Karolina: Oczywiście, żeglowanie z dziećmi to zdecydowanie inne żeglarstwo. Zależy od wieku dzieci. W naszym przypadku, opieka nad Brunkiem spoczywała na moich barkach. Musieliśmy podzielić obowiązki podczas żeglugi. Zawsze pływaliśmy w dobrych warunkach, powoli bez pośpiechu. Na spontaniczność nie ma już miejsca. Dokładnie planujemy trasę i ewentualny plan b. Szczególną uwagę zwracaliśmy na zafalowanie. Chcieliśmy żeglować w komfortowych warunkach, które pozwolą mi z Brunem wyjść na pokład. Jak do tej pory doskonale się to sprawdza.

Wróciłaś z Brunem do Polski po kilku miesięcznym pobycie na pokładzie Sputnika. Dlaczego ?

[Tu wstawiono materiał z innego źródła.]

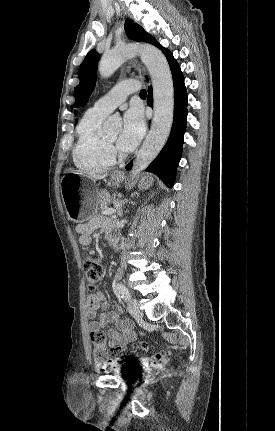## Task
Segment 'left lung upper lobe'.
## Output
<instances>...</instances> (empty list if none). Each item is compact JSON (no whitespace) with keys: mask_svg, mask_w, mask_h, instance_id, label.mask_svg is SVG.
I'll return each mask as SVG.
<instances>
[{"mask_svg":"<svg viewBox=\"0 0 275 431\" xmlns=\"http://www.w3.org/2000/svg\"><path fill=\"white\" fill-rule=\"evenodd\" d=\"M124 29L130 39L139 42H147L155 45L164 53L167 49L163 48L150 34L146 33L141 26L126 21ZM99 54L91 50L79 67L78 76L80 83L75 90L74 107H83L92 93L96 81V69L99 61Z\"/></svg>","mask_w":275,"mask_h":431,"instance_id":"obj_1","label":"left lung upper lobe"}]
</instances>
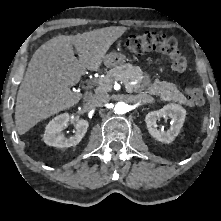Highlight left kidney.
Masks as SVG:
<instances>
[{"instance_id":"obj_1","label":"left kidney","mask_w":221,"mask_h":221,"mask_svg":"<svg viewBox=\"0 0 221 221\" xmlns=\"http://www.w3.org/2000/svg\"><path fill=\"white\" fill-rule=\"evenodd\" d=\"M185 116L186 111L180 105L168 104L160 110L149 112L145 117V122L152 137L163 143H171L179 134ZM160 118L172 119V125L167 131L157 128V121L160 120Z\"/></svg>"}]
</instances>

K: Tak, dokładnie po 8 miesiącach żeglowania. Na mój powrót do kraju miało wpływ wiele czynników. Po pierwsze razem zadecydowaliśmy, że nie przekraczamy razem Atlantyku. Sputnik nie jest do tego odpowiedni i uznałam, że nie ma sensu ryzykować. Bruno wkroczył w etap raczkowania i to mocno by go ograniczyło. Po drugie częste dwu, trzydobowe przeskoki najzwyczajniej mnie zmęczyły. Czułam potrzebę dłuższego zejścia na ląd by nacieszyć się rodziną i przyjaciółmi. Po trzecie zaplanowaliśmy rodzinne spotkanie na Wyspach Kanaryjskich, na które przyleciała Mateusza mama i razem wróciłyśmy do Polski. Po samotnym przeskoku Mateusza przez Atlantyk dołączyłam jednak do niego na Karaibach i od trzech tygodni kontynuujemy naszą rodzinną przygodę.

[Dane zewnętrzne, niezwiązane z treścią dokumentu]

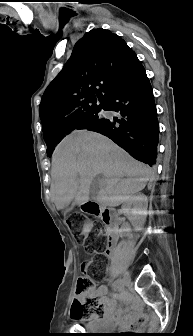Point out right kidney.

Dziekuję Wam serdecznie za rozmowę. Będziemy nadal obserwować Wasze przygody i trzymać kciuki za realizację planów.

Dzieci rosną, a jachty nie chcą. Obecnie Mateusz i Karolina szukają większego jachtu, na którym aktywny szkrab będzie mógł zaspokajać swoją potrzebę ruchu. Planują również sprzedać Sputnika, który sprawdził się jako dobry jacht zarówno w żegludze rodzinnej jak i w czasie samotnego pokonywania Atlantyku.